Canadian internet service providers woes

There are only two kinds of ISPs in Canada:

  • The two physical line monopolists, Bell Canada and Rogers, with their stratospheric prices (there are probably a few others but I did not bother to learn their names),
  • A plethora of the cheaper TPIAs, all of whom seem to be hell-bent on convincing their customers that their service is unsatisfactory and on chasing them away.

I got my first internet connection, back in the day when TPIAs were not a thing. My provider was Bell Canada. They charged tons of money, but the service was rock-solid, and they increased the line speed, every time they upgraded their equipment. The price remained the same. Thus, my DSL speed went up from 1 Mbit to 6 Mbit, and I did not have to pay a penny more than the original contract had stipulated.

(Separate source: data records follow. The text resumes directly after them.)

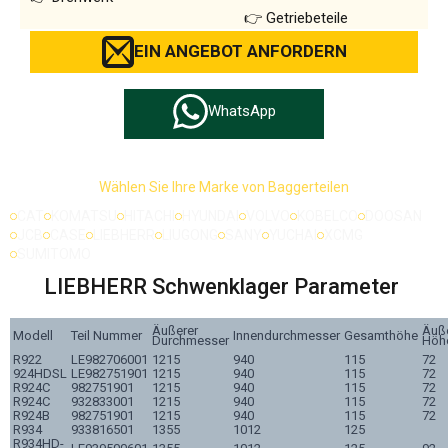
Getriebeteile
EIN ANGEBOT ANFORDERN
WhatsApp
Wählen Sie Ihre Marke von Baggerteilen
CAT
KOMATSU
HITACHI
HYUNDAI
VOLVO
KOBELCO
DOOSAN
JCB
CASE
LIEBHERR
LIUGONG
SANY
YUCHAI
XCMG
SUMITOMO
LIEBHERR Schwenklager Parameter
Äußerer
Äuß
Modell
Teil Nummer
Innendurchmesser
Gesamthöhe
Durchmesser
Höh
R922
LE982706001
1215
940
115
72
924HDSL
LE982751901
1215
940
115
72
R924C
982751901
1215
940
115
72
R924C
932833001
1215
940
115
72
R924B
982751901
1215
940
115
72
R934
933816501
1355
1012
125
R934HD-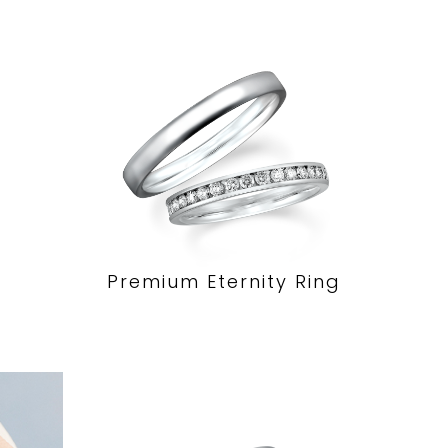
Premium Eternity Ring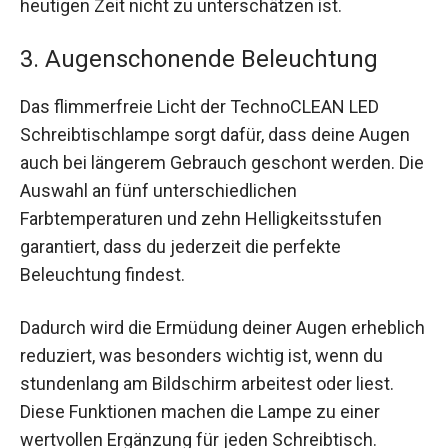
heutigen Zeit nicht zu unterschätzen ist.
3. Augenschonende Beleuchtung
Das flimmerfreie Licht der TechnoCLEAN LED
Schreibtischlampe sorgt dafür, dass deine Augen
auch bei längerem Gebrauch geschont werden. Die
Auswahl an fünf unterschiedlichen
Farbtemperaturen und zehn Helligkeitsstufen
garantiert, dass du jederzeit die perfekte
Beleuchtung findest.
Dadurch wird die Ermüdung deiner Augen erheblich
reduziert, was besonders wichtig ist, wenn du
stundenlang am Bildschirm arbeitest oder liest.
Diese Funktionen machen die Lampe zu einer
wertvollen Ergänzung für jeden Schreibtisch.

Then, TPIAs emerged and offered lower prices for the same line speed. I made a switch. Since then, I changed seven providers. All of them offered the same array of issues:

  • Periodical service degradation, with intermittent and growing packet loss.
  • Rather regular outages.
  • Incompetent, reluctant, and abrupt customer service and technical support staff.
  • Pointless arguments about insignificant matters.
  • Delaying tactics.
  • Rudeness.
  • Lies.
  • Indifference.

Overall impression is that their goal is to get rid of customers who are less than happy with substandard service and to only keep those who put up with that. This combined with the highest Internet prices in the visible part of the universe makes me wonder why it is Canada which is so special. Nowhere else in the world the Internet is so unstable and costly. Canada likes to blame its huge, sparsely populated territory, for just about anything, but Canadian Internet is not a spiderweb nor grid – it is a hair comb whose teeth rise from the USA, no further than 100 miles from the border. The size of Canada is the lamest excuse for its abysmal record on the quality and availability of Internet. Maybe it is so horrendous, because its users have been silenced, by the oh, so convenient shutting down of DSLReports.COM web site and CanadianISP.ca database that rated ISPs by their performance? That could be a suspicious coincidence.

High-quality and affordable Internet gives a huge boost to small to medium-sized businesses. The lack of it serves only gigantic, trans-national corporations whose Internet connections are not affected by consumer Internet availability. Hmm. Are we talking about dirty competition?